Purpose: : GABA (γ–aminobutyric acid) and glutamate are major excitatory and inhibitory neurotransmitters in the vertebrate retina. Thus, the physiologic balance between these systems is a principle of key organization at retinal level. Although glutamate–induced excitotoxicity has been proposed to mediate the death of retinal ganglion cells in glaucoma, the retinal GABAergic activity was not previously examined in this retinal disease. The aim of the present work was to study the retinal GABAergic activity in eyes with ocular hypertension induced by intracameral injections of hyaluronic acid (HA).

Methods: : Weekly injections of HA were performed unilaterally in the rat anterior chamber, whereas the contralateral eye was injected with saline solution. At 3 or 6 weeks of treatment, GABA turnover rate was assessed through a radioreceptor assay. Glutamic acid decarboxylase (GAD) activity was measured using 1–[¹⁴C]–glutamate. In addition, GABA uptake and release were assessed with [³H]–GABA, whereas binding of t–butylbicyclophosphorothionate (TBPS) was analyzed using [³⁵S]–TBPS.

Results: : At 3 weeks of treatment with HA a significant decrease of GABA turnover rate and GAD activity was observed. In addition, both glutamate– and high K⁺–induced GABA release significantly decreased, whereas GABA uptake increased in HA–treated eyes. TBPS binding significantly increased in eyes injected with HA for 3 weeks as compared with vehicle–injected eyes. Only the changes in TBPS binding and GABA uptake persisted at 6 weeks of treatment with HA.

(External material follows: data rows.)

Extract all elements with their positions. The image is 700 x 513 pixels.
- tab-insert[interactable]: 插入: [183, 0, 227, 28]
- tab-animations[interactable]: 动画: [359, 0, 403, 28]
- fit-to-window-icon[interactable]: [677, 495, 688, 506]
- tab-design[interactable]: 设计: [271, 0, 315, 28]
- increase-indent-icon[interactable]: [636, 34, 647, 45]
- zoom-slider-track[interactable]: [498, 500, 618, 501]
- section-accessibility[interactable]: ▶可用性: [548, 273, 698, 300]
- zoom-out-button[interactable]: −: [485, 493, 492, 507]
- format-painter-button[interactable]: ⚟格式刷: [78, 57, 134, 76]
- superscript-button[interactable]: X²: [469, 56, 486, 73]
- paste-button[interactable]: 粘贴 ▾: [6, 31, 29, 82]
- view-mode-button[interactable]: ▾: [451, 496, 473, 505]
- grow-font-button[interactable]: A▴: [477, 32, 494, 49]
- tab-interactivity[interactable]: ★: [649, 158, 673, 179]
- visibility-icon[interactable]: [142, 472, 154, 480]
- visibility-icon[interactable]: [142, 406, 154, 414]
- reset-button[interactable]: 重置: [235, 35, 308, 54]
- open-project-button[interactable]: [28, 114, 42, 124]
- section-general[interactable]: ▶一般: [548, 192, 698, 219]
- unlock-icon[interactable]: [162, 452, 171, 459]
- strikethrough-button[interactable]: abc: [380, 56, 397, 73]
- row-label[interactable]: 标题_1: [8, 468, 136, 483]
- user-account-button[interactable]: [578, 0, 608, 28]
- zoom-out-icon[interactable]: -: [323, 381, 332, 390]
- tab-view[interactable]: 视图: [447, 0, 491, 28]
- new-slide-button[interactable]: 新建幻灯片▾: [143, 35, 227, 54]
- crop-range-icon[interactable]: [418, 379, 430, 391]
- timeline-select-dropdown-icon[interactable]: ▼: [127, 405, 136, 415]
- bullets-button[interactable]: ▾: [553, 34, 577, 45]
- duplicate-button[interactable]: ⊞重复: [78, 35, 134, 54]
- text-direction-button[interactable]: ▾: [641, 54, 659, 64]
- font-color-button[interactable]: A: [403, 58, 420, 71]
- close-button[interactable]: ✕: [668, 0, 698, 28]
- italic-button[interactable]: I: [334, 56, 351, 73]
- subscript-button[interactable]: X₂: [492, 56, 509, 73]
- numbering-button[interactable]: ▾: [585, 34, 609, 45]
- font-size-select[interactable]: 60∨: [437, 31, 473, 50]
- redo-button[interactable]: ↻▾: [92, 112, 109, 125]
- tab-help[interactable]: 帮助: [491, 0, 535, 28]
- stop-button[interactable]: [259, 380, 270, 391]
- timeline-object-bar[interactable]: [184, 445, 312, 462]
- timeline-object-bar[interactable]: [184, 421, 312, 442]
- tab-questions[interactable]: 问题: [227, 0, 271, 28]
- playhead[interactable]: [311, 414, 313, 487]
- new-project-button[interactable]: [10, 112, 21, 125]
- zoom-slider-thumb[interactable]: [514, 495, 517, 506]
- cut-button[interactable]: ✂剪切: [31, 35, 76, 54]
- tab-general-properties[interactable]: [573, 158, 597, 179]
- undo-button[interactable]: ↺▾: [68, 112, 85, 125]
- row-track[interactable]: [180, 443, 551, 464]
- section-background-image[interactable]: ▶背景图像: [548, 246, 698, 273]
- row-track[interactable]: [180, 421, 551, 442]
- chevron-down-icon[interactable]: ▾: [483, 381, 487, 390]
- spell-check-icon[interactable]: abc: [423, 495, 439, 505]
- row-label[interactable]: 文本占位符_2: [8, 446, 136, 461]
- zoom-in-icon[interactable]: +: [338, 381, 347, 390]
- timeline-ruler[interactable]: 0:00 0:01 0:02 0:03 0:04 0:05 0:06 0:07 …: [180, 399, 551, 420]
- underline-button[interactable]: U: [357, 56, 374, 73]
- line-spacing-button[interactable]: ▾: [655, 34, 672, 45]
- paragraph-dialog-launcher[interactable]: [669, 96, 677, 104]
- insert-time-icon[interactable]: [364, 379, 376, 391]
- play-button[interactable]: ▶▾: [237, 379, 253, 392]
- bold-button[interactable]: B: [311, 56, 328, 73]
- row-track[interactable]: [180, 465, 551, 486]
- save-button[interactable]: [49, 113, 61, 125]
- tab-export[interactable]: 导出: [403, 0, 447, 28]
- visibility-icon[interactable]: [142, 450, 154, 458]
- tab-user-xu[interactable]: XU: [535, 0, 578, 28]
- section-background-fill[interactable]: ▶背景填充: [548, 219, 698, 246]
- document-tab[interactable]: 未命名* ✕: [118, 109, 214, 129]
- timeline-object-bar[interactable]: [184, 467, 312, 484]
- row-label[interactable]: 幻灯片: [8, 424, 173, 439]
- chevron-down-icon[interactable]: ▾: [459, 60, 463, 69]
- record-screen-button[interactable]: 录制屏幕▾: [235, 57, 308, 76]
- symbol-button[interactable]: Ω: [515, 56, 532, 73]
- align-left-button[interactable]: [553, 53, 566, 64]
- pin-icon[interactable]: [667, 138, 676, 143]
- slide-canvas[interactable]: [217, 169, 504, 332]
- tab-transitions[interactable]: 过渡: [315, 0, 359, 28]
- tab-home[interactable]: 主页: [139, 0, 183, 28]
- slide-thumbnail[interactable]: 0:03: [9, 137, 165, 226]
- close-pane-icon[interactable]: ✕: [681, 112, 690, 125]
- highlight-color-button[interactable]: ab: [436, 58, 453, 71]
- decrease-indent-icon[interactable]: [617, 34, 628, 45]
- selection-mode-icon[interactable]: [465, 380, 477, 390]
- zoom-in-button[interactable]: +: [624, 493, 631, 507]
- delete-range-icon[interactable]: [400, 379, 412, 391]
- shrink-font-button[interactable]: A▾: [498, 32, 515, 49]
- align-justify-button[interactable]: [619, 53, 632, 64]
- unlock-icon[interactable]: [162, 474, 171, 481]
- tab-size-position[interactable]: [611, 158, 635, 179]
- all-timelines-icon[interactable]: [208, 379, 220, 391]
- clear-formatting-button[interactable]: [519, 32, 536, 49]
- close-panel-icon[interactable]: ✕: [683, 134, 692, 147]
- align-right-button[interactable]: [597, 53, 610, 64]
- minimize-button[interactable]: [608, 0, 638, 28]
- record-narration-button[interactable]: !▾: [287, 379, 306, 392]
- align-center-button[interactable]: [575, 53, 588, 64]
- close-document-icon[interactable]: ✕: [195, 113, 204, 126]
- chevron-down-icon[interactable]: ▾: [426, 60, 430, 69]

Conclusions: : These results indicate a significant alteration of the retinal GABAergic activity in hypertensive eyes. Since these changes preceded both functional and histological alterations induced by ocular hypertension, these results support the involvement of GABA in glaucomatous neuropathy. Taken together with previous reports of an increase in retinal glutamate synaptic levels, these findings strongly support that glaucoma may greatly shift the excitation–inhibition balance and dramatically accelerate the overall neuronal activity within the retinal circuit.